PAST EXHIBITION
Joan Linder
Project Sunshine
October 15 - November 14, 2015
Mixed Greens is thrilled to present Project Sunshine, Joan Linder’s sixth solo exhibition with the gallery. With artistic passion, a researcher’s tenacity, and enviable chutzpah, Linder spent the last several years visiting and drawing Buffalo’s brownfields, toxic waste sites, and the documents related to these hazardous properties. She takes the exhibition title from particularly shocking research done in the ‘50s that many times used the bodies of young children to ascertain the impact of radioactive fallout on the world’s population.

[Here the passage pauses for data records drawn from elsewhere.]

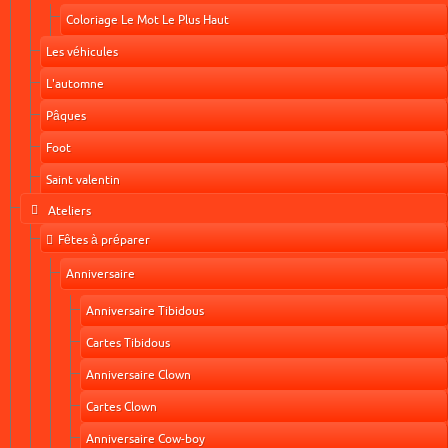
Coloriage Le Mot Le Plus Haut
Les véhicules
L'automne
Pâques
Foot
Saint valentin
Ateliers
Fêtes à préparer
Anniversaire
Anniversaire Tibidous
Cartes Tibidous
Anniversaire Clown
Cartes Clown
Anniversaire Cow-boy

The initial focus of Linder’s project was Love Canal, a 36-square-block area located on the banks of the Niagara River. In 1978, it was revealed that Love Canal, the site of an elementary school and housing subdivision, had been the dumping ground for over 20,000 tons of toxic waste by Hooker Chemical Company (now Occidental Petroleum Corporation). This man-made atrocity birthed a nationwide grass roots activist movement that launched the federal government’s “Superfund.” Now Linder finds herself living a short drive from unassuming chain-link fences standing as the only barrier between herself and peaceful, grassy, wildflower-covered mounds covering the toxic waste buried underground.
The drawings in the show are the result of Linder’s horror and bewilderment as she investigated the disturbing environmental history of Niagara Falls and the surrounding land. She spent countless hours parked along the Hooker Chemical landfill and other dumping grounds, sketching their artificial borders in over 60 feet of accordion-style Moleskins. Additional pen-and-ink drawings of earth patches are 1-to-1 scale, outlining ground and ultimately questioning what lies beneath the mundane pebbles and weeds that compose our land. Finally, Linder spent weeks in libraries and historical societies, creating over seventy hand-drawn copies of aerial maps marking radioactive storage sites; memos on human uranium injections; and declassified documents filled with details that should unsettle even the most jaded viewers.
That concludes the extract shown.